To use symbolic constant, lex() grabs var and looks it up, if its type is "constant" then lex returns NUM.  

Compiling 'case generates table-lookup instruction of the form:

<case, else, n, value1, goto1, ... valuen, goton>

follows by the code of each caseitem.  The code for each caseitem is ended with jump to exit. (perhaps using "break" which is transformed into jump)

where n is the number of caselist, else is the default goto, value is the case label.  The jump list is sorted according to value to enable the matching (searching) in log n time using for example binary search.  This is very similar to lookup instruction in JVM.

The above compare-and-jump table is the most general form.
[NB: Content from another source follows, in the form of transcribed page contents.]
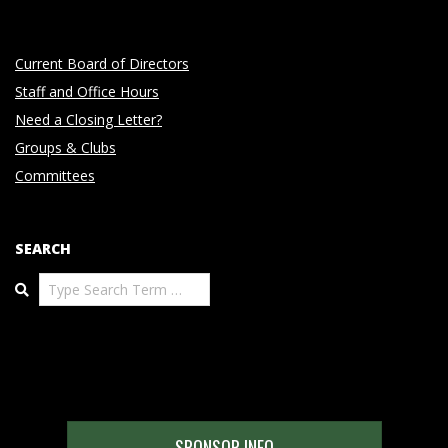
Current Board of Directors
Staff and Office Hours
Need a Closing Letter?
Groups & Clubs
Committees
SEARCH
Search
SPONSOR INFO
It can handle all cases of "case".  However it is not the most efficient method.  A jump table can be constructed that take constant time in searching.  When the case label is densed, which is usually the case, the index can be used to access the jump table directly without search.  

<case2, low, hi, else, goto1...goton>

where low, hi is the range of label.  If the index is out of range then use "else".  hi-low+1 is the size of jumptable.  index-lo is used to access the gotos.  This is the form we used in Som compiler. Each case action is compiled into a normal sequence of code ended with jmp:end.  The entry into the jumptable is the code "jmp" to the corresponding ex.

case e0 ecase   =>  
  e0
  case
  lit:low
  lit:hi
  jmp:else
  jmp:1
  ...
  jmp:n        // jump table
  /1
  e1
  jmp:end      // each case action
  /2
  ...
  /n
  en
  jmp:end
  /else
  e-else       // default action
  /end

Code generation for case

Using 'case required 'enum to generate label. However, enum is processed by the parser and code generator does not have to know about it. Generating code for case is a bit complicate but executing it by an interpreter is a simple O(1) (indexed table look up) operation.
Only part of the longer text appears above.